> _Exercise instructions_
Scan the data below for the string "Café". Show every line where it turns up.

> _Extracted records_
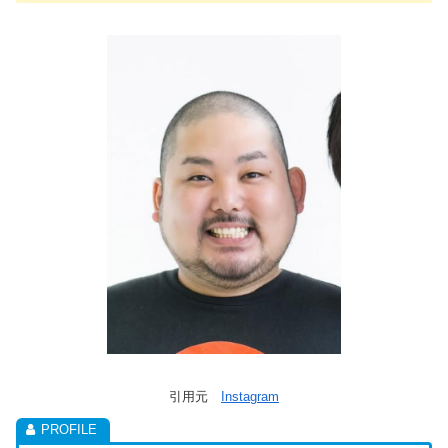
引用元
Instagram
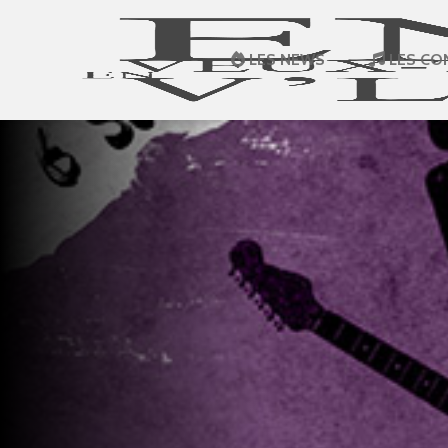
LES NEWS
LES CO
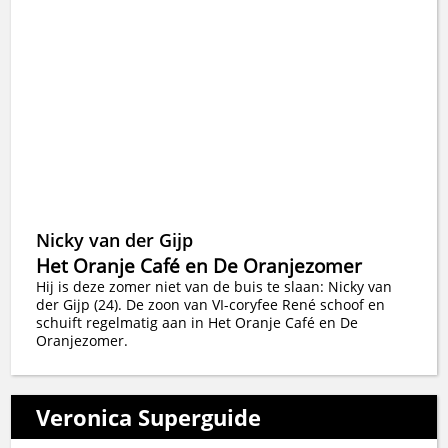
Nicky van der Gijp
Het Oranje Café en De Oranjezomer
Hij is deze zomer niet van de buis te slaan: Nicky van
der Gijp (24). De zoon van VI-coryfee René schoof en
schuift regelmatig aan in Het Oranje Café en De
Oranjezomer.
Veronica Superguide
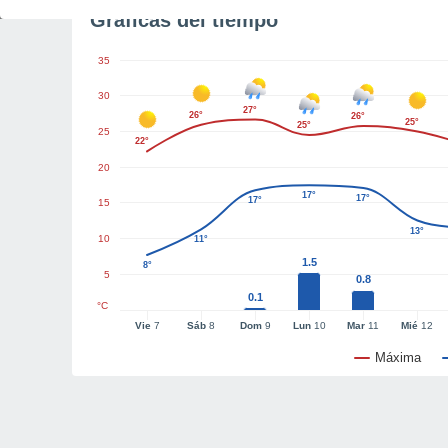
Gráficas del tiempo
35
30
27°
26°
26°
25°
25°
25
22°
20
17°
17°
17°
15
13°
10
11°
1.5
8°
5
0.8
0.1
°C
Vie
7
Sáb
8
Dom
9
Lun
10
Mar
11
Mié
12
Máxima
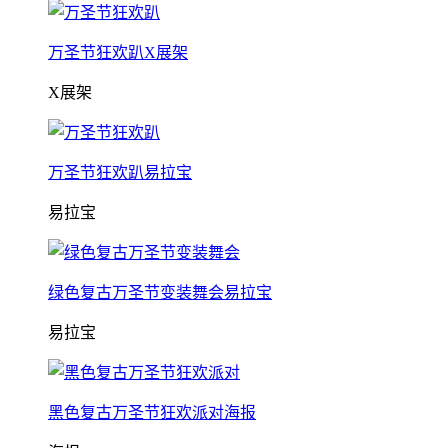
万圣节狂欢趴X展架
X展架
万圣节狂欢趴易拉宝
易拉宝
绿色复古万圣节变装舞会易拉宝
易拉宝
黑色复古万圣节狂欢派对海报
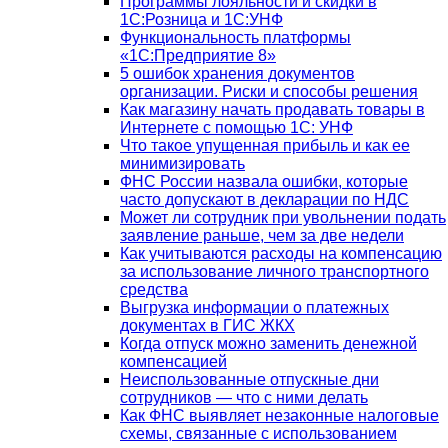
Программы лояльности и скидки в
1С:Розница и 1С:УНФ
Функциональность платформы
«1С:Предприятие 8»
5 ошибок хранения документов
организации. Риски и способы решения
Как магазину начать продавать товары в
Интернете с помощью 1С: УНФ
Что такое упущенная прибыль и как ее
минимизировать
ФНС России назвала ошибки, которые
часто допускают в декларации по НДС
Может ли сотрудник при увольнении подать
заявление раньше, чем за две недели
Как учитываются расходы на компенсацию
за использование личного транспортного
средства
Выгрузка информации о платежных
документах в ГИС ЖКХ
Когда отпуск можно заменить денежной
компенсацией
Неиспользованные отпускные дни
сотрудников — что с ними делать
Как ФНС выявляет незаконные налоговые
схемы, связанные с использованием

> _Response to the task_
Het Oranje Café en De Oranjezomer
schuift regelmatig aan in Het Oranje Café en De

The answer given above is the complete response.